§ **WORK TASK**: Only lines containing the string "lager" belong in the answer; find them in the records and copy them.

Saved entries
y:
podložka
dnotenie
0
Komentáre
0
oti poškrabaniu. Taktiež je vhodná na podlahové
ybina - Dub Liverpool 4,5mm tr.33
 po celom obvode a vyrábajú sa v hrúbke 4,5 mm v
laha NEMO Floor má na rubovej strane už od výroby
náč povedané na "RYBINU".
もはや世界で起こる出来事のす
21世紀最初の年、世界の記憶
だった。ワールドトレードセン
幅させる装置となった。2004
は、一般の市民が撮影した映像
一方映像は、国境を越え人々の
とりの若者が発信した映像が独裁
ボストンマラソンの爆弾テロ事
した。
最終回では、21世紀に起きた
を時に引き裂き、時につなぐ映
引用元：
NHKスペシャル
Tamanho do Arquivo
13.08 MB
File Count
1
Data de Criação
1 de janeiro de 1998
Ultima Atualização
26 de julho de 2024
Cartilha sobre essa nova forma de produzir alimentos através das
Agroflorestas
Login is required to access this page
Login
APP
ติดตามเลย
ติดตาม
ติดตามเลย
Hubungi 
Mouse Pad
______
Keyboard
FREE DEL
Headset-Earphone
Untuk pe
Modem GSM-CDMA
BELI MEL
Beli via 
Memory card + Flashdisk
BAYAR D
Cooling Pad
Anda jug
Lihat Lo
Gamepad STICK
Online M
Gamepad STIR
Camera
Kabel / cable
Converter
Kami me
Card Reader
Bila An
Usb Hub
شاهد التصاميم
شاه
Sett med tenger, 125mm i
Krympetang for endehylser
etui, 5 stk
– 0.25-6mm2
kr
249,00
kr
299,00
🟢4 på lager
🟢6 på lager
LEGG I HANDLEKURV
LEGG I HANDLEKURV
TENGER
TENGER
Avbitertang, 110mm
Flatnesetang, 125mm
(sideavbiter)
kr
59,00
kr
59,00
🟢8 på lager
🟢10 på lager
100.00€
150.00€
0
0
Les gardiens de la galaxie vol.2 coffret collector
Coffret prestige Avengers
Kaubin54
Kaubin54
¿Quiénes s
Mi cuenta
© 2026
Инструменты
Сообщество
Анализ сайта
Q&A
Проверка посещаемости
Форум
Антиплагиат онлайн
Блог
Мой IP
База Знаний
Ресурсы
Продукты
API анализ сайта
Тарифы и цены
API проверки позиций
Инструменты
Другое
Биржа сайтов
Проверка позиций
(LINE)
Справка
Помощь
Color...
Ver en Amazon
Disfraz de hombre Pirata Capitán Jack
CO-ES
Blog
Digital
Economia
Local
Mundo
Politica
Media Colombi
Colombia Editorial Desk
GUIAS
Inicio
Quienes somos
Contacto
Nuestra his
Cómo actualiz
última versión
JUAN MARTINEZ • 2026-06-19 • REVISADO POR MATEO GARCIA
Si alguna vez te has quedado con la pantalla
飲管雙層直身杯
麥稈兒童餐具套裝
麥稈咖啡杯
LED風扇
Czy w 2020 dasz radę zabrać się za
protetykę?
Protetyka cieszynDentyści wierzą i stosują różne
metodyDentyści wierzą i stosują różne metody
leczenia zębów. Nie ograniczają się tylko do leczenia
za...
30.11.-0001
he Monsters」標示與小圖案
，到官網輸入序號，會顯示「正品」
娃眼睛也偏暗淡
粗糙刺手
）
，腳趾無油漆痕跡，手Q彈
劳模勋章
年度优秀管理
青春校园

* * *

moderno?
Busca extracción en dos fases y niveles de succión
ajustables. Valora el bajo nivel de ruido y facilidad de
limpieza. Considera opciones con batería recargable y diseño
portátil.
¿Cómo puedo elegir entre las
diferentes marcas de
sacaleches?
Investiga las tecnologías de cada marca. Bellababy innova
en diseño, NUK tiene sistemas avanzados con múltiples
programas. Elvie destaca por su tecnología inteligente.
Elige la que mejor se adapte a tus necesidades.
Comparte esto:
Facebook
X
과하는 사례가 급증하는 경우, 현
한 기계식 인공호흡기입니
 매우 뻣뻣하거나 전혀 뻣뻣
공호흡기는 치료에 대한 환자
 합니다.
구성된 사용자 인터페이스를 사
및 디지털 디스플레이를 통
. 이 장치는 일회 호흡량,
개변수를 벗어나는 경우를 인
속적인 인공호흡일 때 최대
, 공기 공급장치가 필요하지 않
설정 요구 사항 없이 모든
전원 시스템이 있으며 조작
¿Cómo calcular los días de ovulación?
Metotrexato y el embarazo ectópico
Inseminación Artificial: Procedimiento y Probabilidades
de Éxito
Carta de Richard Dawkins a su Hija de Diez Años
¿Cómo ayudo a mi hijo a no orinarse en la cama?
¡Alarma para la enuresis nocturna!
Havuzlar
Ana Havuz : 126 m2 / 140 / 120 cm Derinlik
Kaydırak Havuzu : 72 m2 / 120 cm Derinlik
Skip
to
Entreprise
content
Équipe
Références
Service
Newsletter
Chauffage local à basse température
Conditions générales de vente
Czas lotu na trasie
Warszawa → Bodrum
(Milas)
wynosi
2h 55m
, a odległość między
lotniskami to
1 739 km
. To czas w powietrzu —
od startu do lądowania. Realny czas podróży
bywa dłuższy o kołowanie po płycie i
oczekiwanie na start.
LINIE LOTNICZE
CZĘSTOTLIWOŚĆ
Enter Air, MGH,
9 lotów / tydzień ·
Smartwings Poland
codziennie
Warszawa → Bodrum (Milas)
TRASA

* * *

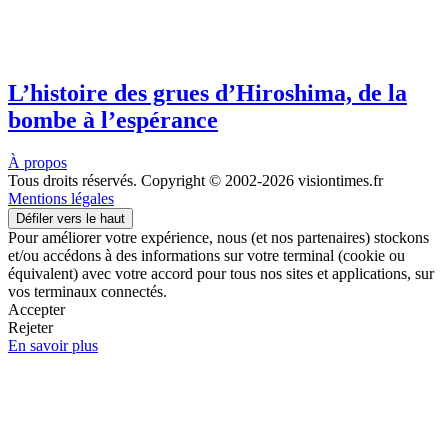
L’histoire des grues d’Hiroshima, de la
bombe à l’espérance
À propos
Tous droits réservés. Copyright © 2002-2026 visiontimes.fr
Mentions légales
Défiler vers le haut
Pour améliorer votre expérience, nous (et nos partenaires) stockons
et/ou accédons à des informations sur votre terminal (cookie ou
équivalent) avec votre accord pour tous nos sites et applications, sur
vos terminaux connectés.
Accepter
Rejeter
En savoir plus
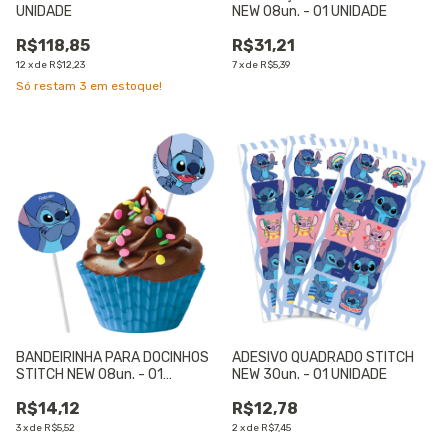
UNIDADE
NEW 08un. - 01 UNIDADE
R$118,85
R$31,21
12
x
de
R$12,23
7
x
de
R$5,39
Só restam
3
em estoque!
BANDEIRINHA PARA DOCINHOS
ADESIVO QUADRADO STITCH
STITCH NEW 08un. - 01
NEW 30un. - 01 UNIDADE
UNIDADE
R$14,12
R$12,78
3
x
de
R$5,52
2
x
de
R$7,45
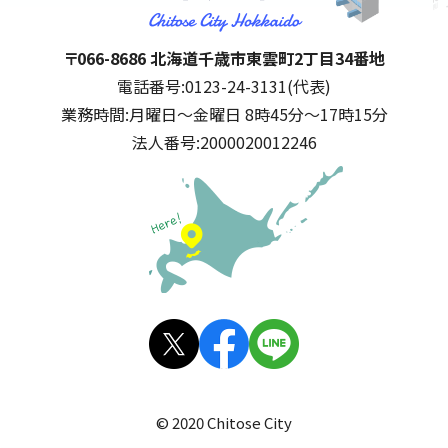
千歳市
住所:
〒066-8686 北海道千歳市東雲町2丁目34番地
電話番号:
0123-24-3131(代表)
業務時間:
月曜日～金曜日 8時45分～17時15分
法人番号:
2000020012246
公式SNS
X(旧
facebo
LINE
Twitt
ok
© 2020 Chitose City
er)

§ **RESPONSE TO THIS EXERCISE**:
🟢4 på lager
🟢6 på lager
🟢8 på lager
🟢10 på lager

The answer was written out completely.